Astragaloside IV inhibits atherosclerosis caused by ferritin autophagy in a lipid deposition environment by activating Nrf2

Abstract

The Chinese medicine Astragalus mongholicus Bunge has the effect of benefiting vital energy and activating blood circulation, and is commonly used clinically in the treatment of various cardiovascular diseases. Astragalus is not only a kind of traditional Chinese medicine, but is now also widely used in various kinds of health food. Astragaloside IV is the most abundant active ingredient in this herb. In addition, astragaloside IV has lipid-modulating and antioxidant pharmacological potential. The vasoprotective and anti-ferroptosis effects of astragaloside IV were determined by establishing a high-fat-fed ApoE^−/− mouse model of AS and an ox-LDL-induced model of lipid damage in VECs. Lipid profile (TC, TG, LDL-C, HDLC), HE and local oil red O showed a reduction in atherosclerotic pathological damage and lipid deposition after astragaloside IV treatment.
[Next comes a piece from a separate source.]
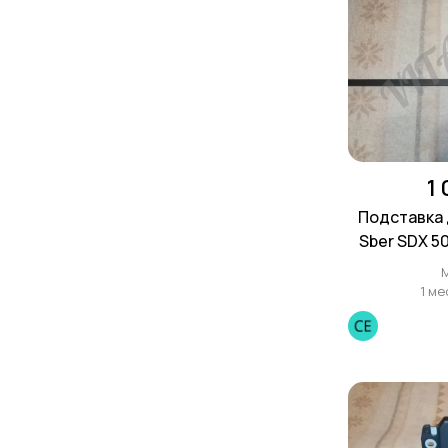
1
Подставка 
Sber SDX 5
1 ме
Astragaloside IV was then able to increase FTH1 and p62 expression, decrease NCOA4 and Beclin1 expression, and inhibit ferritin autophagy by activating Nrf2. Meanwhile, when ML385 inhibits Nrf2, astragaloside IV can diminish the expression of divalent iron, suppress iron death-related factors (FTH1, FTL, FPN, ACSL4), and alleviate disorders in iron metabolism and the overproduction of ROS. Collectively, these findings suggest that astragaloside IV can regulate autophagy-dependent NCOA4 and FTH1 expression through activation of Nrf2, thereby inhibiting autophagy.